§ Problem
Copy, word for word, the lines of the listing below from the line with "account was, the" up to and including the line with "ssentials for Child". Drop the pictures.

§ Data provided
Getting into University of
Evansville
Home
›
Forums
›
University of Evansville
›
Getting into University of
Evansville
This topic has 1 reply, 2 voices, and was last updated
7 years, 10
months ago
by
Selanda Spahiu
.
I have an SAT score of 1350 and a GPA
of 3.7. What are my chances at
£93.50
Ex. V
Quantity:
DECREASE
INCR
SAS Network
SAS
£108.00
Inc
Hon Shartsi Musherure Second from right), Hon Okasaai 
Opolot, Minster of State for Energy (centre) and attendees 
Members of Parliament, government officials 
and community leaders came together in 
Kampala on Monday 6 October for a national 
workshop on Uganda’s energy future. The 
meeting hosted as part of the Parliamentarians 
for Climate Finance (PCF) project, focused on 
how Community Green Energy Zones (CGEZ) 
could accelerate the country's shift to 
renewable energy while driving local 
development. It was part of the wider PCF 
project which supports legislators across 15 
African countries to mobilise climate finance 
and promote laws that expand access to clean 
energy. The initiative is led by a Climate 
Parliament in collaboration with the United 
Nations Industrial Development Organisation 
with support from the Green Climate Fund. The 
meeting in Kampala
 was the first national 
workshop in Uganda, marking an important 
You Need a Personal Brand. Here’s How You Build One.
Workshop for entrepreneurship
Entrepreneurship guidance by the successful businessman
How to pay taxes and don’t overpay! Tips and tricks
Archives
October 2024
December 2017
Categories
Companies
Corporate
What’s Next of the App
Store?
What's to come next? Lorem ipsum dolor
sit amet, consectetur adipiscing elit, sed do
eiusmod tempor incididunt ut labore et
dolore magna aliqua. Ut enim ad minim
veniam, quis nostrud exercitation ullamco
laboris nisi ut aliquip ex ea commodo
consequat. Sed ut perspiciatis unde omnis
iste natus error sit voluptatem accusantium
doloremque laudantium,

...

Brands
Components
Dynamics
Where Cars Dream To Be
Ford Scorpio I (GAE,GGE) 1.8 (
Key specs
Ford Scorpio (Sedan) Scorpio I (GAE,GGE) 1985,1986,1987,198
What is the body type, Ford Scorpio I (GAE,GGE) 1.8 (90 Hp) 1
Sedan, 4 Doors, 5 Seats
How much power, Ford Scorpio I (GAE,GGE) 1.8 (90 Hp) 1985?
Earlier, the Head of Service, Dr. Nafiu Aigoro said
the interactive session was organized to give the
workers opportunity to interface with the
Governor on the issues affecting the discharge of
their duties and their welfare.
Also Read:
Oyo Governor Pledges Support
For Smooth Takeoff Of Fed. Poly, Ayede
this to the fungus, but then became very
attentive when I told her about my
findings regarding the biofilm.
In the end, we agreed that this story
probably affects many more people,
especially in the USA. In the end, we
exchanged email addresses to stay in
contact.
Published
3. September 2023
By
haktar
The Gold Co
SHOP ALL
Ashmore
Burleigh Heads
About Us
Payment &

...

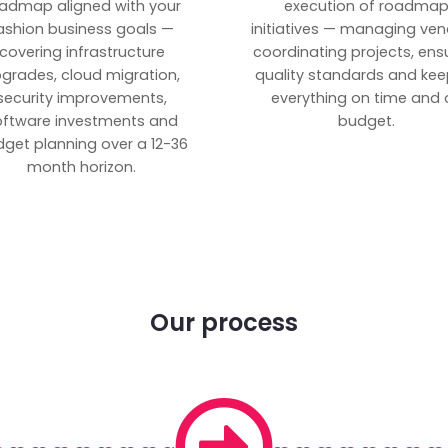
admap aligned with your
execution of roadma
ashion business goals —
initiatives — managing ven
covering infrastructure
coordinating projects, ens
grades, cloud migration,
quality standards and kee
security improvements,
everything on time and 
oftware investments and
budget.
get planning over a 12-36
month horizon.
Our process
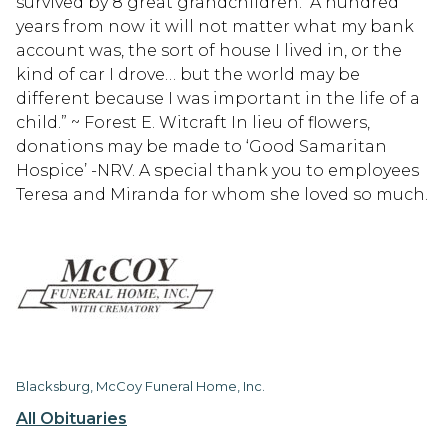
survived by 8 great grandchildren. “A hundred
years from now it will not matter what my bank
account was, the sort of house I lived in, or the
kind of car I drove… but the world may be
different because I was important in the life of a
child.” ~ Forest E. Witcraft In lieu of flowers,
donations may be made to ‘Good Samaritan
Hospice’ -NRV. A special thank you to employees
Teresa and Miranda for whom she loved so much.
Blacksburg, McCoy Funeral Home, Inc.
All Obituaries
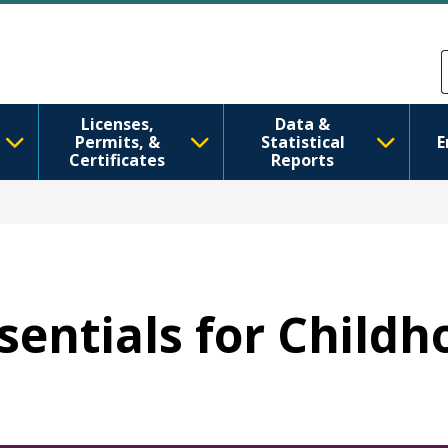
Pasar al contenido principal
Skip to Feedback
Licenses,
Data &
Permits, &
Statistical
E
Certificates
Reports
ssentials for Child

§ Exercise solution
account was, the sort of house I lived in, or the
kind of car I drove… but the world may be
different because I was important in the life of a
child.” ~ Forest E. Witcraft In lieu of flowers,
donations may be made to ‘Good Samaritan
Hospice’ -NRV. A special thank you to employees
Teresa and Miranda for whom she loved so much.
Blacksburg, McCoy Funeral Home, Inc.
All Obituaries
Pasar al contenido principal
Skip to Feedback
Licenses,
Data &
Permits, &
Statistical
E
Certificates
Reports
ssentials for Child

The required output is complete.